— Problem description —
What is the number of lines in the data that contain "close"? Nothing besides that number, please.
· · · ·
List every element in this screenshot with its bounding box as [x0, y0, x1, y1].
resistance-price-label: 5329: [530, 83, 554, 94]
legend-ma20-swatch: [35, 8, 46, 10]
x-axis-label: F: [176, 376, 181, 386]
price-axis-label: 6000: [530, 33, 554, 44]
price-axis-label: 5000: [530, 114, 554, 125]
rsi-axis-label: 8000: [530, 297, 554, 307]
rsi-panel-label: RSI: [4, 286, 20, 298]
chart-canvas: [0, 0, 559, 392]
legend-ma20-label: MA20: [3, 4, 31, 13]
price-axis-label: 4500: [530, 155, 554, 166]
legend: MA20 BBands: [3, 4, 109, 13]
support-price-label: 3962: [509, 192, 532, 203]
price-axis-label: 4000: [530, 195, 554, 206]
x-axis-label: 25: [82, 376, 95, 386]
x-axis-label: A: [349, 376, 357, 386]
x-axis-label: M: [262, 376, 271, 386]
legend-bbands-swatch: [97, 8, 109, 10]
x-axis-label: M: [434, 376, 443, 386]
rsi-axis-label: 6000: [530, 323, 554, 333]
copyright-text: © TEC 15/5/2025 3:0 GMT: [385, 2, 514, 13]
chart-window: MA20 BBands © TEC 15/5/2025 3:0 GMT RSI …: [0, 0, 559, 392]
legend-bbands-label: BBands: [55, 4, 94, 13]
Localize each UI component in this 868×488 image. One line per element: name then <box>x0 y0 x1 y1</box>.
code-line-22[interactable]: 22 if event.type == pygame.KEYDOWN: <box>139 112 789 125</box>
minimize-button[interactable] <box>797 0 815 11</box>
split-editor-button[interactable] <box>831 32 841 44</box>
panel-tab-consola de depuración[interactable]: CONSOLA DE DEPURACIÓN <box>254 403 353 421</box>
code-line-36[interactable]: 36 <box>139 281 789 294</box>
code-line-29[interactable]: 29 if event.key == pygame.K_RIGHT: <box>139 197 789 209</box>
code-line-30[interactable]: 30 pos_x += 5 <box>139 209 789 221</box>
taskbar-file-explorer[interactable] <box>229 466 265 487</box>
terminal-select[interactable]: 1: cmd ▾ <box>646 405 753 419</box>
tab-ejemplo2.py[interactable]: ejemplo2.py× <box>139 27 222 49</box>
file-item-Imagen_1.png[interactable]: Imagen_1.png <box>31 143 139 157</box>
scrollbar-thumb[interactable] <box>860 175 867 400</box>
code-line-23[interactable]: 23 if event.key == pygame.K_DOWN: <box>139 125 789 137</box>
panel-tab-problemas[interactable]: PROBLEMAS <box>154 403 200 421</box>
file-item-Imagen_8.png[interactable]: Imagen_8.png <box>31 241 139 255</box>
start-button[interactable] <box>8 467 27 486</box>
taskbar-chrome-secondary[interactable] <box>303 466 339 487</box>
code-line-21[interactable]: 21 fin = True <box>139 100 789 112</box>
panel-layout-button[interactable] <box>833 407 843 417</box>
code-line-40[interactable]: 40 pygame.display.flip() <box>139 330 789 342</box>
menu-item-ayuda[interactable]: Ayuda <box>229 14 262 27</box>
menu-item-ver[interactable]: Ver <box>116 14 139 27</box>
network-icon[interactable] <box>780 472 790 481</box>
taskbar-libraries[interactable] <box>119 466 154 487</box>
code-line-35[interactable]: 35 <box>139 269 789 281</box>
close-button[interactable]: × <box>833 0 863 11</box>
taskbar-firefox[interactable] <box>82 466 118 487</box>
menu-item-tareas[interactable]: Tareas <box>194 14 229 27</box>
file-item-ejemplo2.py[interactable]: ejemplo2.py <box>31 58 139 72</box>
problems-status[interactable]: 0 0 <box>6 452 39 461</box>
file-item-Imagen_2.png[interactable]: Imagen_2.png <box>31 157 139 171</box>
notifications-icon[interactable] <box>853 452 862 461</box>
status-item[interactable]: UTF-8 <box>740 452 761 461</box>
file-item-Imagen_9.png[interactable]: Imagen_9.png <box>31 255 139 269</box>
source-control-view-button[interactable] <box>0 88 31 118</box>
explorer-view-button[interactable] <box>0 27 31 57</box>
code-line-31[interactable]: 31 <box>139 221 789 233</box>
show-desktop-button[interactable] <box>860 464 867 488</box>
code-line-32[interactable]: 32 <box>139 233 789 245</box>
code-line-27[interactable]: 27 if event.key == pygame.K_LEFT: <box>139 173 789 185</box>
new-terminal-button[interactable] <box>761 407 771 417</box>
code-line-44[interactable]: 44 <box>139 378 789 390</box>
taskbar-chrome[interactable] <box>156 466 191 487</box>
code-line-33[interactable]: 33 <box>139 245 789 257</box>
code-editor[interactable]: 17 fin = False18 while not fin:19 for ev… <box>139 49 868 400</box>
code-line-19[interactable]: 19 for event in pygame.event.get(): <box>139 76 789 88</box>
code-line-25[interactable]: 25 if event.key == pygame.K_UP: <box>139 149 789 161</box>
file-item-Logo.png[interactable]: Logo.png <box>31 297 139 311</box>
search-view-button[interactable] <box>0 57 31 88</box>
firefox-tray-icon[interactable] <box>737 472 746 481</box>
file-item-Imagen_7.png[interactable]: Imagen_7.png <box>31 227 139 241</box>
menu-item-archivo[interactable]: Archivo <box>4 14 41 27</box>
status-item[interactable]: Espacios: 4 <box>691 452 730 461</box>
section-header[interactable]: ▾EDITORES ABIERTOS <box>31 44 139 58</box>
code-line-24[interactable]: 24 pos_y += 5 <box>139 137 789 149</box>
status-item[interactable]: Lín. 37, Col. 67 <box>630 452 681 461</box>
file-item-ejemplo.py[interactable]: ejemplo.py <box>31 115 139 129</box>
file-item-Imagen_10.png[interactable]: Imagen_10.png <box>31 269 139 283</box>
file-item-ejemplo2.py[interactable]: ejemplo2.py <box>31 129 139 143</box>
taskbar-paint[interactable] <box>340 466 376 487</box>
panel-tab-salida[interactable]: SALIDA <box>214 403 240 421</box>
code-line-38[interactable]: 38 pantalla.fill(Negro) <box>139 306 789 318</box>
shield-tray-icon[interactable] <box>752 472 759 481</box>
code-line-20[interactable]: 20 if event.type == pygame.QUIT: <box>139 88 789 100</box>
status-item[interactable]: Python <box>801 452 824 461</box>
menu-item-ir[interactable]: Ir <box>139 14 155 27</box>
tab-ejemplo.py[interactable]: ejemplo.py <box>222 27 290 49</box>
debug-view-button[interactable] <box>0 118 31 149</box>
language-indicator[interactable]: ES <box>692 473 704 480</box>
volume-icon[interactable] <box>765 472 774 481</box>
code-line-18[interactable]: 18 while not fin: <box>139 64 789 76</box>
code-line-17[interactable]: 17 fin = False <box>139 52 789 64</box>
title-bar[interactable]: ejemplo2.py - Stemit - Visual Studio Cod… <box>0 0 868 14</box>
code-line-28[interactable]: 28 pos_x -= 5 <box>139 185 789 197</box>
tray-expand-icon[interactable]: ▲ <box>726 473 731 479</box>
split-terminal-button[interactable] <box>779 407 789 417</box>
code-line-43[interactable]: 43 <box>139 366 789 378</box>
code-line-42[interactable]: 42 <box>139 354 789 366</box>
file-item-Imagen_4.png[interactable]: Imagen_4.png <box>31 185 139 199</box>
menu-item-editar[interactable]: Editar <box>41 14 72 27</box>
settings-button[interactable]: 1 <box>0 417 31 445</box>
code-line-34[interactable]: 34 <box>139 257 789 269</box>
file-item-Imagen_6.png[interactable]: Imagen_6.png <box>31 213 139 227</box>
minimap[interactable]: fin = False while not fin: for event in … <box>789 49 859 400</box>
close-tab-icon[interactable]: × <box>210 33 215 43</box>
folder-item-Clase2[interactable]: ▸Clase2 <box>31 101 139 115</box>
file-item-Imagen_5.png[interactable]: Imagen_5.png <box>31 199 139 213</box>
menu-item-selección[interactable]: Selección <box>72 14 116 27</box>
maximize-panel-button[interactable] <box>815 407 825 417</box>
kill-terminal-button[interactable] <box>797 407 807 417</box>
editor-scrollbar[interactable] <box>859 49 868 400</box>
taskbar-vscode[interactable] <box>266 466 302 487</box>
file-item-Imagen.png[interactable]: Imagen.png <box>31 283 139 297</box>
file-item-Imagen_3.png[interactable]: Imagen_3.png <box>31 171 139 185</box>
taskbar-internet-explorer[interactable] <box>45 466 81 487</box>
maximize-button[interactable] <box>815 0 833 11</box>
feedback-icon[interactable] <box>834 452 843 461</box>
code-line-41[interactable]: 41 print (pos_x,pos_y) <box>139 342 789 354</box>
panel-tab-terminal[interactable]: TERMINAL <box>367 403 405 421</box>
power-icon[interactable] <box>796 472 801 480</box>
· · · ·
— Task solution —
2